Exomiser 13.1.0 was run with default settings on single proband and family-based VCF files for unsolved 100kGP cases. All patients included in this study consented to participate in the 100,000 Genomes Project - ethics approval by the Health Research Authority (NRES Committee East of England) REC: 14/EE/1112; IRAS: 166046 and we complied with all relevant ethical regulations including the Declaration of Helsinki. This generates rare (<0.1% autosomal/X-linked dominant or homozygous recessive, <2% autosomal/X-linked compound heterozygous recessive; using publicly available sequencing datasets including gnomAD), protein-coding (including canonical splice acceptor/donor and splice region), segregating and most predicted pathogenic (per each gene) candidate variants for each case. Exomiser output was processed to select the most likely diagnoses. First of all, the Exomiser combined scores were rescaled to new 0–1 scores using the softmax function: exp(10 * score)/sum(exp(10* score)) for the top ranked scores (up to a maximum of 1000). Only those scoring above 0.1 were retained. These were further filtered for:

• having a human phenotype score >0.6 or involving a gene classified green in the latest recruited disease panel (23/2/2022) in PanelApp⁴ with the correct mode of inheritance for the disease-gene association;

• classified as either (i) de novo by the 100kGP, (ii) pLoF by Exomiser, or (iii) P/LP by ClinVar with non-conflicting evidence and multiple sources;

• not classified as tier 1 or 2 and, hence, already interpreted and rejected by the GMCs in the previous pipeline;

• classified P/LP by Exomiser’s automated ACMG classifier;

• variant type (missense versus LoF) consistent with previously reported variants for the disease;

• hallmark phenotypic features of the disease present in the patient.

Reanalysis optimisation

We assessed and compared the performance of seven releases of the Exomiser database from February 2019 to February 2022 in detecting diagnoses among 37 100kGP patients that remained unsolved as of February 2019 but later received a diagnosis based on newly discovered disease-gene associations.

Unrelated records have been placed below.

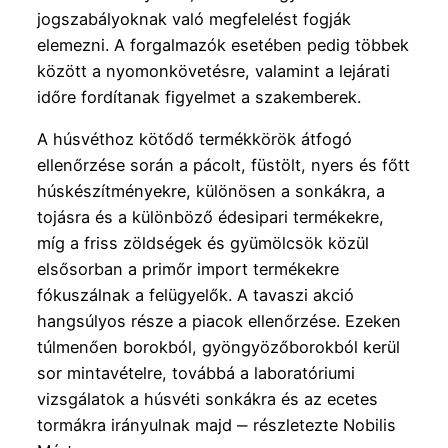
jogszabályoknak való megfelelést fogják
elemezni. A forgalmazók esetében pedig többek
között a nyomonkövetésre, valamint a lejárati
időre fordítanak figyelmet a szakemberek.
A húsvéthoz kötődő termékkörök átfogó
ellenőrzése során a pácolt, füstölt, nyers és főtt
húskészítményekre, különösen a sonkákra, a
tojásra és a különböző édesipari termékekre,
míg a friss zöldségek és gyümölcsök közül
elsősorban a primőr import termékekre
fókuszálnak a felügyelők. A tavaszi akció
hangsúlyos része a piacok ellenőrzése. Ezeken
túlmenően borokból, gyöngyözőborokból kerül
sor mintavételre, továbbá a laboratóriumi
vizsgálatok a húsvéti sonkákra és az ecetes
tormákra irányulnak majd ‒ részletezte Nobilis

We evaluated how Exomiser performed using different combinations of variant scores and increments in human phenotype score thresholds. The selection of these two scores was made to ensure independence between the two variables while enabling the capture of both likely pathogenic variants via the variant score and newly discovered disease-gene associations through the increments in human phenotype score. Each variant called by Exomiser was classified as a true positive (TP), false negative (FN), false positive (FP) or true negative (TN) by comparing the results obtained using the combination of Exomiser score tested and a trusted external observation (the diagnosed variants). Measures of recall and precision, as well as F and F2 scores, were derived using R/4.2.1. The F2 score, which is a weighted harmonic mean of precision and recall where recall is weighted higher than precision, is often utilised in diagnostic settings and was used for optimising the best combination of scores.